Pack a été accusé d'avoir politisé l'agence conformément aux demandes de Trump, alors qu'il dissolvait des conseils de surveillance structurés pour fonctionner avec une indépendance éditoriale. Voice of America, la société sœur de MBN, a également révoqué ses directeurs Robert Reilly et Elizabeth Robbins.
«Le fait que M. Pack ait pris cette mesure drastique au cours de sa première semaine de travail est choquant, et nous sommes profondément préoccupés par le fait qu'il prenne la tête d'une agence principale avec l'intention de donner la priorité aux caprices politiques de l'administration Trump sur la protection et la promotion de rapports indépendants, ce qui est un pilier de la liberté et de la démocratie », ont déclaré à l'époque Eliot Engel, président du Comité des affaires étrangères de la Chambre, et Nita Lowey, présidente du Comité des crédits de la Chambre.
Hormis la débâcle d'Abou Ghraib, la liste des scandales reste longue. L'agence de presse à but non lucratif ProPublica a publié un rapport accablant en 2008 qui fait la lumière sur le démarrage tumultueux du réseau.

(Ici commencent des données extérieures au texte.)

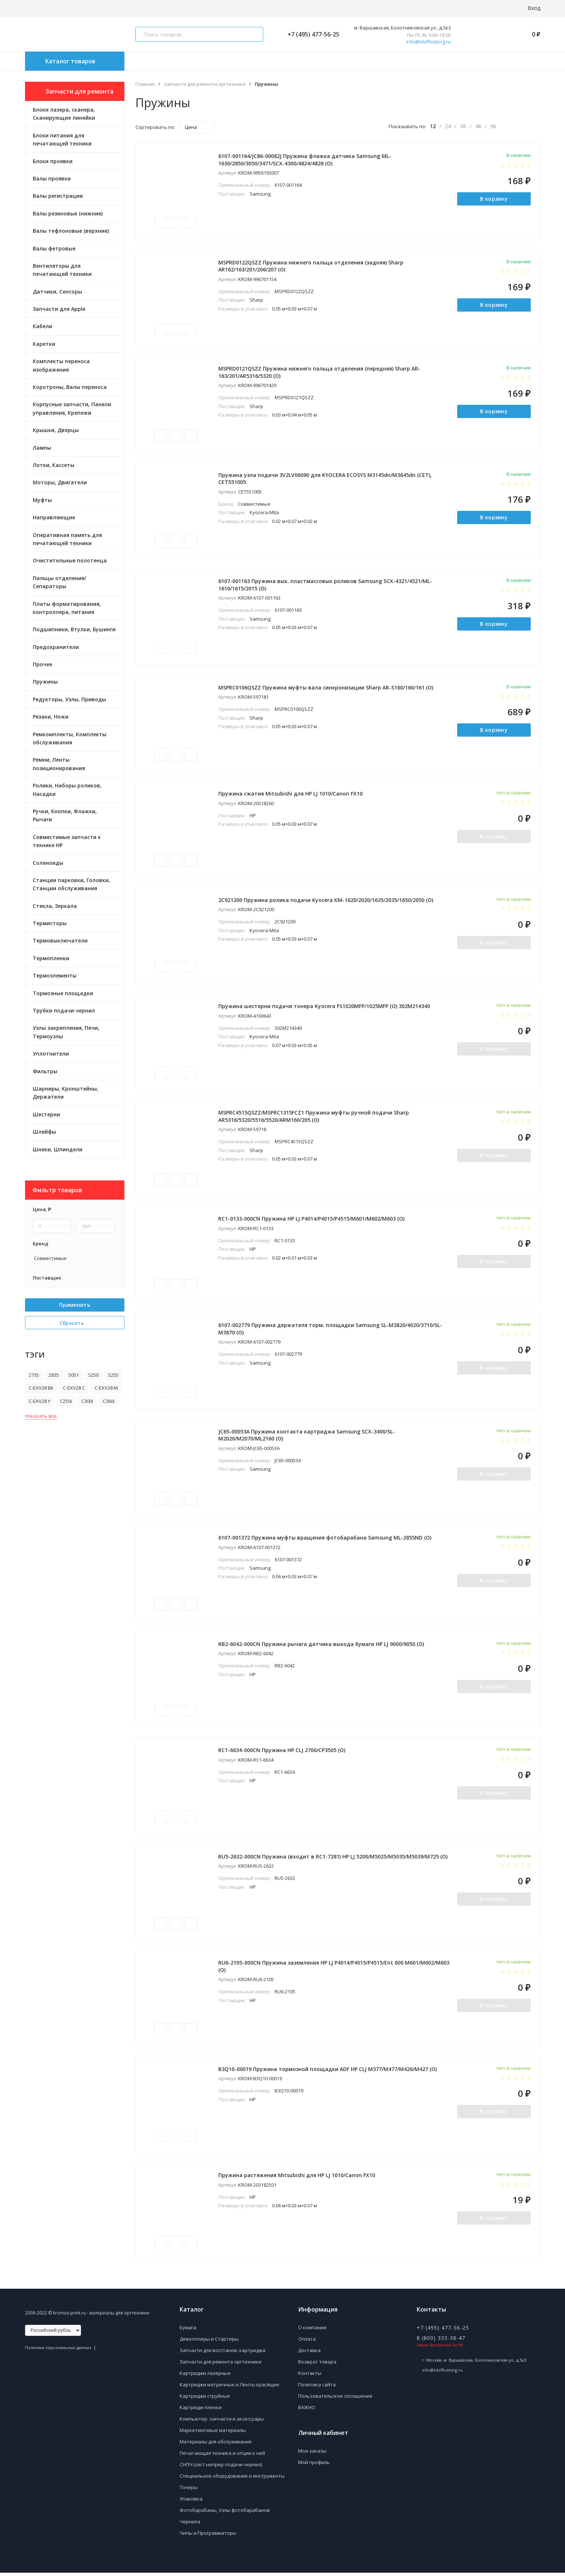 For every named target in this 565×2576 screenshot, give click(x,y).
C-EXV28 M (106, 1387)
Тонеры (189, 2490)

L’un d’eux était le journaliste d’Alhurra, Ahmad Amin, qui couvrait une conférence des négationnistes de l’Holocauste à Téhéran et faisait des commentaires incendiaires sur les Juifs.
Un autre était la chaîne diffusant des images inédites du discours du secrétaire général du Hezbollah, terroriste désigné par les États-Unis, Hassan Nasrallah, dans lequel il dénonçait les États-Unis et Israël et menaçait ce dernier.
MBN a relancé ses organes de presse en novembre 2018 dans le but d'introduire une nouvelle programmation sur ses plates-formes, avec des studios ultramodernes basés à Dubaï. Nart Bouran, alors vice-président senior de l’information, de la programmation et de la transformation de l'entreprise, déclare à Arab News qu'Alhurra a la possibilité de « présenter des valeurs médiatiques ou journalistiques appropriées que d'autres pourraient revendiquer (mais) que nous mettrons réellement en œuvre ».
Bouran est parti en février 2020, et peu de temps après, Pack a été nommé à la tête de l'USAGM, où les controverses sont rapidement revenues sur le réseau tout simplement incapable de faire une pause.